Más de una vez, a lo largo de las últimas semanas, he añorado los viejos tiempos donde manejar por la ciudad de Pachuca, representaba una experiencia placentera. Sépase que no hace mucho la cercanía, fluidez y ritmo tranquilo de la provincia, era la regla en la capital del estado.  

No obstante, ahora ese recuerdo dista mucho de lo que ocurre en las calles saturadas de transporte público, que se tratan de abrir camino con imprudencia, vehículos particulares que brotan por todas partes, intrépidos transeúntes que esquivan obstáculos de todo tipo, en fin.

A lo anterior, hay que sumar una nula planeación urbana, carencia de cultura vial, baches, topes, calles estrechas por la vorágine del comercio y las actuales composturas, que tienen asfixiada la movilidad pachuqueña.

Este coctel de circunstancias se suma a la temporada navideña, donde la vida social se estimula con compras, encuentros, vida nocturna y fiestas que se prolongan hasta altas horas de la noche, lo que conlleva movilidad permanente.

De tal manera, que salir con todas estas vicisitudes hacen de los traslados viales, verdaderas aventuras que reclaman altas dosis de paciencia, tiempo y serenidad.

Hay mucho por hacer sobre lo que se ha comentado. Pero la mayoría de ellas reclama esfuerzos de largo plazo y sacrificios que muy pocos están dispuestos a realizar. ¿Qué ocurre en otras ciudades similares? La respuesta es simple, privilegia el transporte público y medios alternos de movilidad, que permitan mayor fluidez en las zonas metropolitanas.

Pero el punto es que las quejas contra los transportistas no se hacen esperar. Se dice que ese servicio es deficiente, con unidades viejas, choferes no capacitados y un riesgo permanente por cumplir cuotas que los hacen manejar más rápido de lo debido.

Los concesionarios dicen que las tarifas son muy económicas, lo cual impide mejorar su servicio, que pagan muchos impuestos (seguro, mantenimiento, refrendos, verificaciones, por citar algunos) y que apenas sacan lo justo para pagar al chofer y mantener la unidad en buen estado. Ese círculo vicioso no conduce a nada. Y desde hace años, hay aumentos menores a la tarifa y quejas permanentes por el mal servicio.

Mientras tanto, las autoridades en condiciones poco propicias, han tenido a bien encarpetar calles y avenidas principales, para hacerle frente al deplorable estado de las vialidades. Eso se celebra. Pero esa buena intención no se hizo acompañar de algún criterio sensato, para permitir el tránsito mientras se reparan esas calles.

Por el contrario, parece que de un día para el otro, la consigna fue pavimentar por todos lados al mismo tiempo generando una desesperación permanente. Nadie apuesta a lo contrario, que se hagan las mejoras que hacen falta, pero no hubiera estado de más algo de planeación al respecto.

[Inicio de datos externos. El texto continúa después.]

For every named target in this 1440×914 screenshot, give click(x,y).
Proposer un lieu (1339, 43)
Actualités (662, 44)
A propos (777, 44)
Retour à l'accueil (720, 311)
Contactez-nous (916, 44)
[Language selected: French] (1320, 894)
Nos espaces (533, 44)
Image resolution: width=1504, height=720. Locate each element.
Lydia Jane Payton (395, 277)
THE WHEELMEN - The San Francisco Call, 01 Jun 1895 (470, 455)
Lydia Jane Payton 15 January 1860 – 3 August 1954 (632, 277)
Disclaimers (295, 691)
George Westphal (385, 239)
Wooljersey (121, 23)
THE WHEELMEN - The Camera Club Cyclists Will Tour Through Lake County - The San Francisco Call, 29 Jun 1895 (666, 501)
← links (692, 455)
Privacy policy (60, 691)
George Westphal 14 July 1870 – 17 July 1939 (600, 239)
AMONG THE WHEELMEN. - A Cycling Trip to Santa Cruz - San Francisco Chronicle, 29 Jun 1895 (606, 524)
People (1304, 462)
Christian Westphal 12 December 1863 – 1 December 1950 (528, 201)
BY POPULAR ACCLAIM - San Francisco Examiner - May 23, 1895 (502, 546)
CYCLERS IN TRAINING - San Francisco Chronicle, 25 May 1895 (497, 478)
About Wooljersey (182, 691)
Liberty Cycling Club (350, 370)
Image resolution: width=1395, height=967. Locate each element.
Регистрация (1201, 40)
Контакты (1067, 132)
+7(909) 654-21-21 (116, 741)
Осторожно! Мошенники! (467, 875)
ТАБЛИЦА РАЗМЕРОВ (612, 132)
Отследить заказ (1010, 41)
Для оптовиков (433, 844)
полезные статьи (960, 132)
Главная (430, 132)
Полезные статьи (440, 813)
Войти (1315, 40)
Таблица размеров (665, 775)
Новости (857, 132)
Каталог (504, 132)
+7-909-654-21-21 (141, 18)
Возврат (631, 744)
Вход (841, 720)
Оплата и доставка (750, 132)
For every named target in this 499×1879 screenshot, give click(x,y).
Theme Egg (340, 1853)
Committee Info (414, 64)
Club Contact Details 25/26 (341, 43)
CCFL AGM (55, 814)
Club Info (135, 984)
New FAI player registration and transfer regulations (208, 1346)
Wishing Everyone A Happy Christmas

Y quizá también falta compromiso cívico. Porque todos tenemos muy buenas razones para seguir ocupando el vehículo y no hacer la transición al servicio público. Mientras esas cosas no cambien, seguiremos siendo una ciudad caótica como muchas más provincias medianas en México que tienden a crecer por diversas circunstancias.

Ojalá podamos regresar por un instante (aunque sea como una especie de despertar de una pesadilla), a aquellos tiempos provinciales donde reinaba la cortesía y las buenas prácticas al conducir.